───── Supplied entries ─────

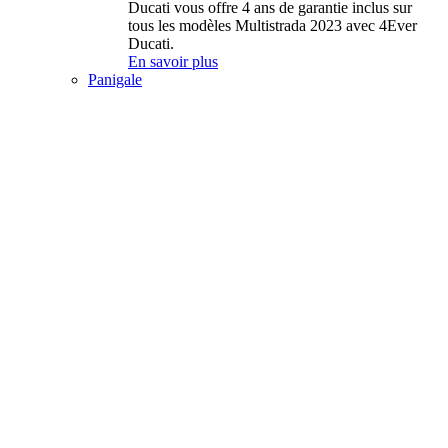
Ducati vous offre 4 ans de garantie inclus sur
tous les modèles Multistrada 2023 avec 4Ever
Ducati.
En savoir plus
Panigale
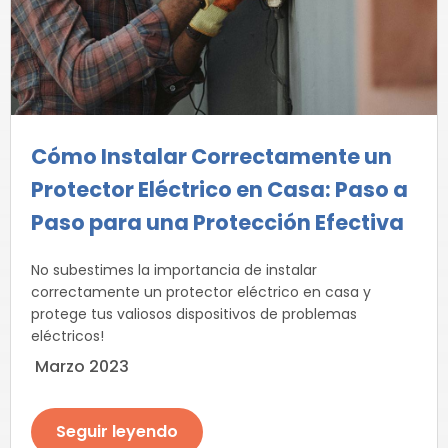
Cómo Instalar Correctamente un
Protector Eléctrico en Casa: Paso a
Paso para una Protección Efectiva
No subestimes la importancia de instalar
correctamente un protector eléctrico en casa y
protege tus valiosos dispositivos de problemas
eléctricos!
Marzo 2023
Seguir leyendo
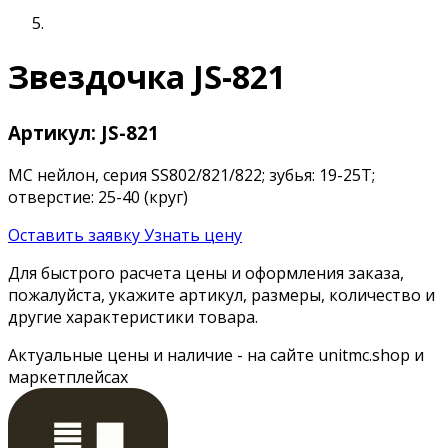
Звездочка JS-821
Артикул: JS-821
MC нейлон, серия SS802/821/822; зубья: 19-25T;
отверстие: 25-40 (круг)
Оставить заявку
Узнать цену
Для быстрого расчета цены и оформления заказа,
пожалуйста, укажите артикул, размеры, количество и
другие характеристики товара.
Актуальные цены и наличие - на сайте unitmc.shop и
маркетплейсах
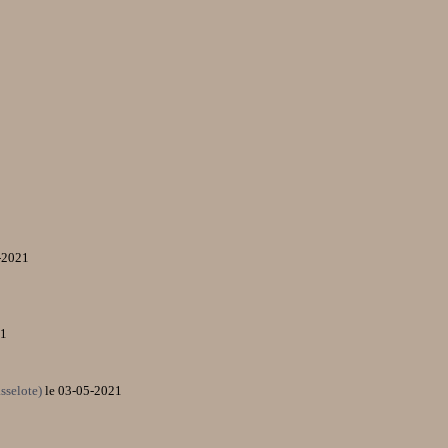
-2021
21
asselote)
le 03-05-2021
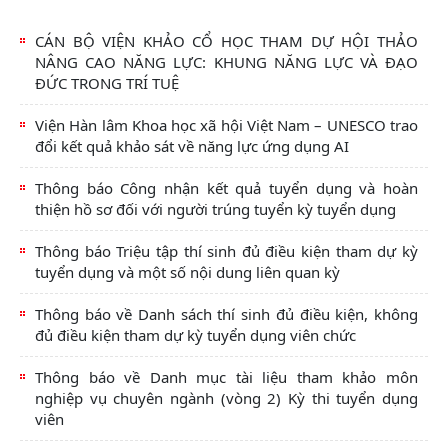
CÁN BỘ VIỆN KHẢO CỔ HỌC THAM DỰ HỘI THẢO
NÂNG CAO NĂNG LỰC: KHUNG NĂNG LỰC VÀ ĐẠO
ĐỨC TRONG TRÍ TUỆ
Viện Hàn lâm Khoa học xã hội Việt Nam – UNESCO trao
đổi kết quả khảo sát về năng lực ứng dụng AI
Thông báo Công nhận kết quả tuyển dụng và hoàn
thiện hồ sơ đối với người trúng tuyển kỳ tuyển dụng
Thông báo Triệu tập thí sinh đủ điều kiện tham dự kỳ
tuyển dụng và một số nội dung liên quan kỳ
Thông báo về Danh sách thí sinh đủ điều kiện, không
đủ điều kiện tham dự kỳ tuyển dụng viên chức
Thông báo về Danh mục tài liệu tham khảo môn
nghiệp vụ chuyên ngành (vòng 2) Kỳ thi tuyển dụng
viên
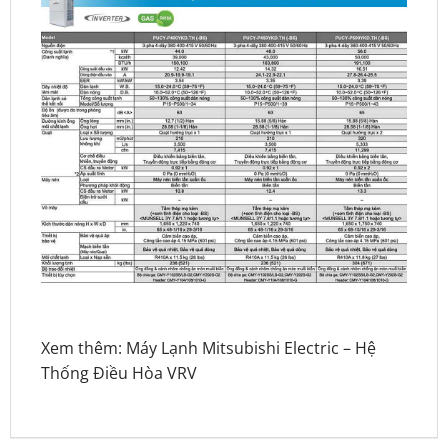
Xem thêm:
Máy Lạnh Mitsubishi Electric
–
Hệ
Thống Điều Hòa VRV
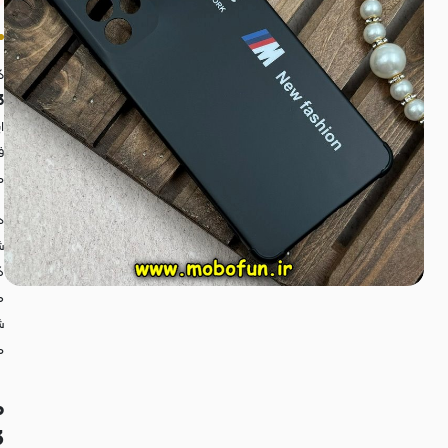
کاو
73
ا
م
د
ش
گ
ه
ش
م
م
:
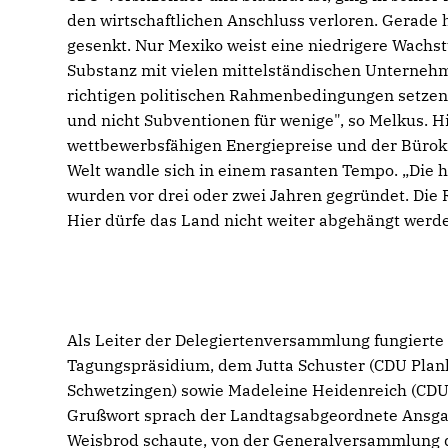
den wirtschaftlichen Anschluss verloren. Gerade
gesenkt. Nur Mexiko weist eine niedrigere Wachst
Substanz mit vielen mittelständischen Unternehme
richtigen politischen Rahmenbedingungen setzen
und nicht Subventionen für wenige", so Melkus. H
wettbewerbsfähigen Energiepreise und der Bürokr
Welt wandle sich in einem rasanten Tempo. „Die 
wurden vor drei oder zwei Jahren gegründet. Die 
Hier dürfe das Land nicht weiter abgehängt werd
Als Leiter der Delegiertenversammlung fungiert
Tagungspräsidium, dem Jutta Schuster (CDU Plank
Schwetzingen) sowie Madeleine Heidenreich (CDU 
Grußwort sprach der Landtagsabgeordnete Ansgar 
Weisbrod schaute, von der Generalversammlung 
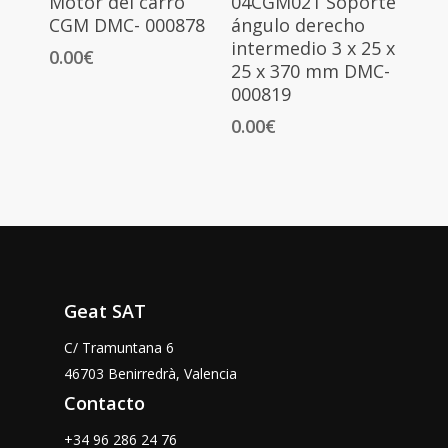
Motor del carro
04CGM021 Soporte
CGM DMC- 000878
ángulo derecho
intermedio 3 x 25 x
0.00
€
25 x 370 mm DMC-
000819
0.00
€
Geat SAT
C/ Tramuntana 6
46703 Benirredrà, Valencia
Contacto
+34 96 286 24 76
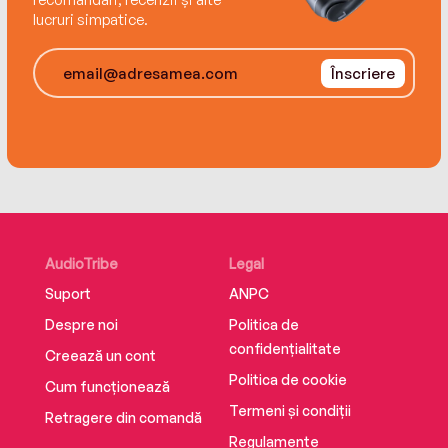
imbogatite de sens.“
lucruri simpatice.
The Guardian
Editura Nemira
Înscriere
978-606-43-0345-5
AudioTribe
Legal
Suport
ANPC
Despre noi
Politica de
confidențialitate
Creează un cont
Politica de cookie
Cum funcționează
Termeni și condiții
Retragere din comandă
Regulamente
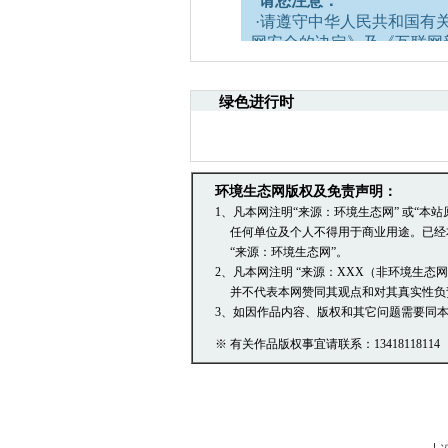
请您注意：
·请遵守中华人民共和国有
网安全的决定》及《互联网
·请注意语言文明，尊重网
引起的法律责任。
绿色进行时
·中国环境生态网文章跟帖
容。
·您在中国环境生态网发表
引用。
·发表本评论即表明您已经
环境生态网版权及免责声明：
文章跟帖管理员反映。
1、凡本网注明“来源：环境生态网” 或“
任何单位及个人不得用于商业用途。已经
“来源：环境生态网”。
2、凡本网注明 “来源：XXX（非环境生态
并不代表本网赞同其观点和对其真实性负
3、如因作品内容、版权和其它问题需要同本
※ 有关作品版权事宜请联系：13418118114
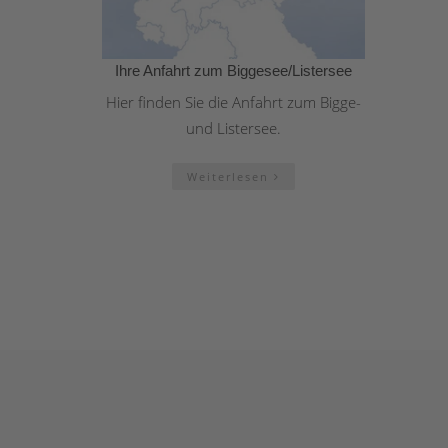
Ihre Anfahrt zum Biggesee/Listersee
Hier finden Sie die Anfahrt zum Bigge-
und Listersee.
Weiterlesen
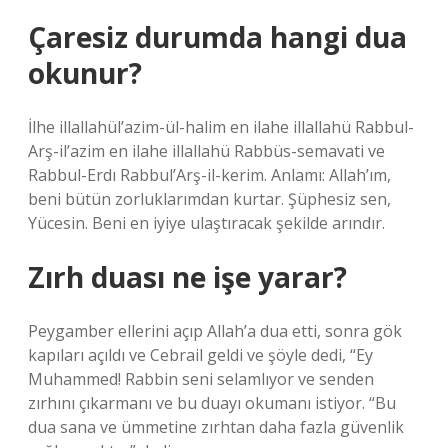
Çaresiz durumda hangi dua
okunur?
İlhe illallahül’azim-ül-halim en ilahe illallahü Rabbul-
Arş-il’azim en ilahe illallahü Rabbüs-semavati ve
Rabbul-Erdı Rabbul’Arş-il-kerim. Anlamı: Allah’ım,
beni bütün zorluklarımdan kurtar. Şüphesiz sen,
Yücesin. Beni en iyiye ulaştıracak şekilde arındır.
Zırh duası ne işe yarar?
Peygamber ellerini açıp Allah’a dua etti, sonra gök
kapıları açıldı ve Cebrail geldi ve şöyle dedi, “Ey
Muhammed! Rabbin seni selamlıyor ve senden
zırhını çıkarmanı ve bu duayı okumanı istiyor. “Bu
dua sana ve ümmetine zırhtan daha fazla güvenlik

─────

#### [Problem details]
Leave the pictures aside and transcribe only the lines from the one holding "Termeni și condiții" through the final line of the records above.

#### [Result of the task]
Termeni și condiții
Retragere din comandă
Regulamente
请您注意：
·请遵守中华人民共和国有
网安全的决定》及《互联网
·请注意语言文明，尊重网
引起的法律责任。
绿色进行时
·中国环境生态网文章跟帖
容。
·您在中国环境生态网发表
引用。
·发表本评论即表明您已经
环境生态网版权及免责声明：
文章跟帖管理员反映。
1、凡本网注明“来源：环境生态网” 或“
任何单位及个人不得用于商业用途。已经
“来源：环境生态网”。
2、凡本网注明 “来源：XXX（非环境生态
并不代表本网赞同其观点和对其真实性负
3、如因作品内容、版权和其它问题需要同本
※ 有关作品版权事宜请联系：13418118114
Ihre Anfahrt zum Biggesee/Listersee
Hier finden Sie die Anfahrt zum Bigge-
und Listersee.
Weiterlesen
Çaresiz durumda hangi dua
okunur?
İlhe illallahül’azim-ül-halim en ilahe illallahü Rabbul-
Arş-il’azim en ilahe illallahü Rabbüs-semavati ve
Rabbul-Erdı Rabbul’Arş-il-kerim. Anlamı: Allah’ım,
beni bütün zorluklarımdan kurtar. Şüphesiz sen,
Yücesin. Beni en iyiye ulaştıracak şekilde arındır.
Zırh duası ne işe yarar?
Peygamber ellerini açıp Allah’a dua etti, sonra gök
kapıları açıldı ve Cebrail geldi ve şöyle dedi, “Ey
Muhammed! Rabbin seni selamlıyor ve senden
zırhını çıkarmanı ve bu duayı okumanı istiyor. “Bu
dua sana ve ümmetine zırhtan daha fazla güvenlik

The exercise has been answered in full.